One that concept has “made its impression” in the minds of your managers and executives, they are now ready for “Message #2”.
Building on the Foundation
Having firmly established what the primary mission of security is, the next step is to involve management in these risk decisions:
- What level of risk is acceptable?
- What level of costs are acceptable?
These are management decisions, as the corporate assets are not security’s assets—they are entrusted to the care of managers at several levels in the organization.
Thus the problems they have are not security’s problems, they are the problems of the business that relate to protecting people, material assets and critical processes.

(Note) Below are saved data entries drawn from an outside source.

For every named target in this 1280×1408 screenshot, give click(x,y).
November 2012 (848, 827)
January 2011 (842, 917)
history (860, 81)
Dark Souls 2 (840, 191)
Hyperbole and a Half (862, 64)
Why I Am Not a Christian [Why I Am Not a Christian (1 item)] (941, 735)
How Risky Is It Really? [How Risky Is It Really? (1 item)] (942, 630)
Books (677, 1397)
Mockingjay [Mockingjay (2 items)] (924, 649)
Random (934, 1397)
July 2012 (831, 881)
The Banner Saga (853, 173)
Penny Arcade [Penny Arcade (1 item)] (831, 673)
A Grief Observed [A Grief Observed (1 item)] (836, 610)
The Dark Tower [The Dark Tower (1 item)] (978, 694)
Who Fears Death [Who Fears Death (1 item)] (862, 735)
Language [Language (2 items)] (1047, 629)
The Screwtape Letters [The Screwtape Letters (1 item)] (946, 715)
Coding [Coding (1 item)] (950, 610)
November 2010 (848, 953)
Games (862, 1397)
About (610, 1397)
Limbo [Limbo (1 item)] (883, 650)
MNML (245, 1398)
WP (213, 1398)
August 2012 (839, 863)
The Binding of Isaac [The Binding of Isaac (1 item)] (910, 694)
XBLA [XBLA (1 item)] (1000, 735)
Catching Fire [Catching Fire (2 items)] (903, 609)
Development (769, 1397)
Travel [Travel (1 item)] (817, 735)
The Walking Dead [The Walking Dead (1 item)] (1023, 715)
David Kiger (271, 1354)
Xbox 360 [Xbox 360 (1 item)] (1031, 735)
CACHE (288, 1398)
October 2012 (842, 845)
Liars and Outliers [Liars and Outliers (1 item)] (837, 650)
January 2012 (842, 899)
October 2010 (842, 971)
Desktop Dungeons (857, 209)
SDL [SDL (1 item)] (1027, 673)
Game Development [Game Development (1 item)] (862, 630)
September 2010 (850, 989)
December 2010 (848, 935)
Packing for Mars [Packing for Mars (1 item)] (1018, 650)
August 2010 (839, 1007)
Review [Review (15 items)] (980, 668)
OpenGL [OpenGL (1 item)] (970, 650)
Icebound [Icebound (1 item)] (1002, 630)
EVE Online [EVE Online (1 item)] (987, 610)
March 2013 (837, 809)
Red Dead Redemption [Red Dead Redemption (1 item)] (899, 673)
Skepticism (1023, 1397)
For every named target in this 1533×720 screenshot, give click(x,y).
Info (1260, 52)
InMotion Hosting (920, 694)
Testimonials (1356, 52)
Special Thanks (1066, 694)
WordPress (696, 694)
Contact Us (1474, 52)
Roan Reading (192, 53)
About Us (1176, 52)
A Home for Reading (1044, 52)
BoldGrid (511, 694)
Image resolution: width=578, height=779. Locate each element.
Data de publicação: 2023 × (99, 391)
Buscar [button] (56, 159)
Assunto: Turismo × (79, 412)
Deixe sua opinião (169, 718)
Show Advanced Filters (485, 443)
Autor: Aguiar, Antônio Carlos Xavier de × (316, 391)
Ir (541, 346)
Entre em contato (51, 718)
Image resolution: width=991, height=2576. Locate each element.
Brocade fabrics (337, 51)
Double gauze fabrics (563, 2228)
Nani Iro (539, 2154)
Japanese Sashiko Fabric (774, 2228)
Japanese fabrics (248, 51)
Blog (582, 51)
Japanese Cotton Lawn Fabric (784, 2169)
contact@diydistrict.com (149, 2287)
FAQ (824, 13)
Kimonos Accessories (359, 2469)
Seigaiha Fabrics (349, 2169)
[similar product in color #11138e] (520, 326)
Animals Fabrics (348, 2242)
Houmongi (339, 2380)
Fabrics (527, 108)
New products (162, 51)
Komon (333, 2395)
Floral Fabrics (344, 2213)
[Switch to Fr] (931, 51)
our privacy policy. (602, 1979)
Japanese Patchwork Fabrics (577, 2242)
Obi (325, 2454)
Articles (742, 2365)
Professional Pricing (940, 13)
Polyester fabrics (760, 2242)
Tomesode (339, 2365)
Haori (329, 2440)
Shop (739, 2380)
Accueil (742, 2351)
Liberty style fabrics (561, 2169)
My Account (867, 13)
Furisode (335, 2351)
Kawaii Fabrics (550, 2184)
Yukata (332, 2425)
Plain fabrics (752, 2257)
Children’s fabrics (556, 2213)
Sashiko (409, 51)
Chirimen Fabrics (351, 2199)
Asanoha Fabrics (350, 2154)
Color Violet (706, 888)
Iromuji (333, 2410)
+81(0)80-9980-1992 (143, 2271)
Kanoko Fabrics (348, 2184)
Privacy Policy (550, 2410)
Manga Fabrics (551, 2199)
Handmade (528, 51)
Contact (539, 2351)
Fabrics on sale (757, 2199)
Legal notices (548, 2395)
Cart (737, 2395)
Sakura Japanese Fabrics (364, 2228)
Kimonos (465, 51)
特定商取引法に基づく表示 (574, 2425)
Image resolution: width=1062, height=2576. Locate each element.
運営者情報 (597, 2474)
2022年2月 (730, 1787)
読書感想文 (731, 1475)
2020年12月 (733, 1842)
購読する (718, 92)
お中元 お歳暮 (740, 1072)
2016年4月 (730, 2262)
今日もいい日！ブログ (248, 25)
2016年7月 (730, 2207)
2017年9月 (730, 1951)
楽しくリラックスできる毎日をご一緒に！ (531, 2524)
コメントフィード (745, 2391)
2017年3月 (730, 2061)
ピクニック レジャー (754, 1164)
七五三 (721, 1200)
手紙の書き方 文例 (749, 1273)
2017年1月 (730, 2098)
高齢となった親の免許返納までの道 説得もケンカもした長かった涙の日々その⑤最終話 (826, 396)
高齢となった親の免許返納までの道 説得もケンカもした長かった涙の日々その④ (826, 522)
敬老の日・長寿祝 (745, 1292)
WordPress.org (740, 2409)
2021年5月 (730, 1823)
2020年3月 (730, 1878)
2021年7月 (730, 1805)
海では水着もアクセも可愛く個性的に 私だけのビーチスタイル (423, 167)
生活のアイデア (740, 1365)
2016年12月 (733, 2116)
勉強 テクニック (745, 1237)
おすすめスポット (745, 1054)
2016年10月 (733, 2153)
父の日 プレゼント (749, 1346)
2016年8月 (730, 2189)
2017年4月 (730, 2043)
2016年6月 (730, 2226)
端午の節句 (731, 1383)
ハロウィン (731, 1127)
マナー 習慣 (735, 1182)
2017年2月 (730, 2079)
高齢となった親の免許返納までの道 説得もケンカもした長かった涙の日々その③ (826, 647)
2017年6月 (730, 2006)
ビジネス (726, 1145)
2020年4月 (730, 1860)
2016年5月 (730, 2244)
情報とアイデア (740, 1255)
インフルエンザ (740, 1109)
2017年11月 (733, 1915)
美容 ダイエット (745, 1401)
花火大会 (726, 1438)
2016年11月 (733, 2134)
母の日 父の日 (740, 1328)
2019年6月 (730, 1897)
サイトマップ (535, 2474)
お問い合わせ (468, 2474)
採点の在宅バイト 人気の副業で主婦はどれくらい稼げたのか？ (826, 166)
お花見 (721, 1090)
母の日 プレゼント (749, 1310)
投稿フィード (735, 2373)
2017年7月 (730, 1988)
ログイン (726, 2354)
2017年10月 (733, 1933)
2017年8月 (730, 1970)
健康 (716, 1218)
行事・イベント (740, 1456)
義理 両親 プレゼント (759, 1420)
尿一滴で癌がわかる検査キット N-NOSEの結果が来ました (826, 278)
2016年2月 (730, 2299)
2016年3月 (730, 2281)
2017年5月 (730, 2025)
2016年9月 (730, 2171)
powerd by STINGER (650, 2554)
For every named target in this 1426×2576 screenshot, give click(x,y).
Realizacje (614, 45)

Your role as a security practitioner are to risk-mitigation measures in the form of people, processes and technology. You are already doing this, but to obtain the full support of mid-level and senior-level managers, a shift in thinking is required that is started by getting “Message #1” across.
In recent years the term business alignment has been adopted to refer to the process of leaning more about the business, and engaging managers and executives in participatory roles in establishing or improving a sustainable security program.
This is a specialty of RBCS, and we gained our experience with management briefings through numerous business alignment initiatives.